By Road. Distance from Kolkata to Bolpur-Shantiniketan- 281 km. Take G.T Road and then from Bardhaman take Bardhaman-Bolpur Road (a stretch of 52 km) to reach Bolpur via Bardhaman via Guskara. Start at Bardhaman, drive on NH-2 and then NH-2B. [Kolkata - Bardhaman - (Off to NH 2B) - Talit - Guskara – Bolpur]. Or, take Durgapur express highway from Kolkata and then follow G.T Road from Bardhaman till Darjeeling More. From here, take Rampurhat Highway and reach Illambazar. From Illambazar drive 2 km towards Suri (on Rampurhat highway), turn left from Jaydeva Mor, drive 12 km to reach Jaydeva-Kenduli. Or, take Durgapur express highway from Kolkata, reach Bardhaman, and then take Bardhaman-Bolpur Road. The third option is better.
2) Where to stay –
Actually, those who go to Jaydeva Kenduli Mela do not think of night halt, because the real charm of the Mela is a whole night affair. Enter any good Akhra and stay, or occasionally rest in a good Akhra, or just roam about in the Mela.

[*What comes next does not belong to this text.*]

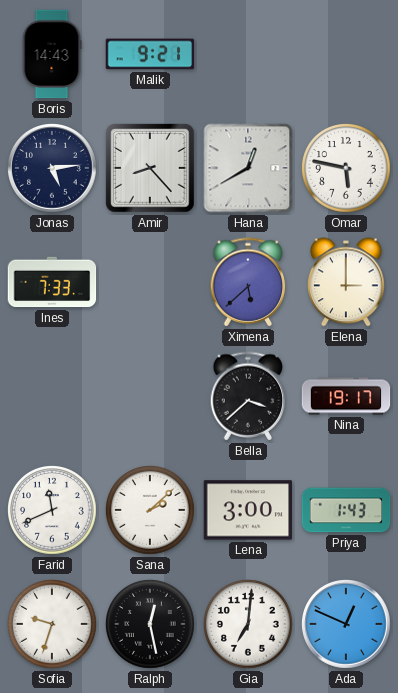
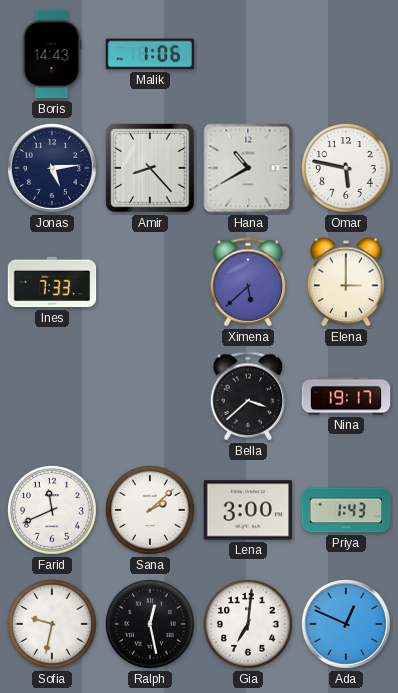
Malik: 9:21 -> 1:06
Hana: 12:40 -> 10:40
Sofia: 9:33 -> 9:32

For a programme of 2-3 days, night halt is necessary. Better to have accommodation booked at Bolpur-Shantiniketan, Durgapur, or Siuri (Suri) beforehand. It is a good idea to return to hotel at day to take rest and sleep and refreshment, and then start for the Mela again at afternoon.
Parking is a real problem if one reaches the Mela after 6-7 pm. The police force and volunteers are not trained enough to manage the huge rush of vehicles. They try their best, but jam on the approach road to parking is caused mostly by indiscipline of people and mismanagement. At present the entry fee for a car for parking is rupees hundred. It is always better to reach the Mela within 5 pm.
This part of Bengal is extremely cold at night in the winter months. One’s backpack must take this into account.
Better to have some space in the backpack for dry food and water, if one has no fascination for Mela foods, or if one does not have that arrangement in some “thek” in the Mela. Otherwise, food stalls are aplenty, and some local delicacies are really enjoyable. Khichri-Alurdam and Garam-Bhat are also distributed in the Akhras as Prasad.
Carrying medicine and first aid is must. They are available in the Mela, but it would be difficult to find and reach the proper place braving the wave of crowd.
Beware of pickpockets beforehand instead of blaming them with an empty pocket. Better to remember that pickpockets too are “khete khaoa manush” (working people), and believe me, some are real artists.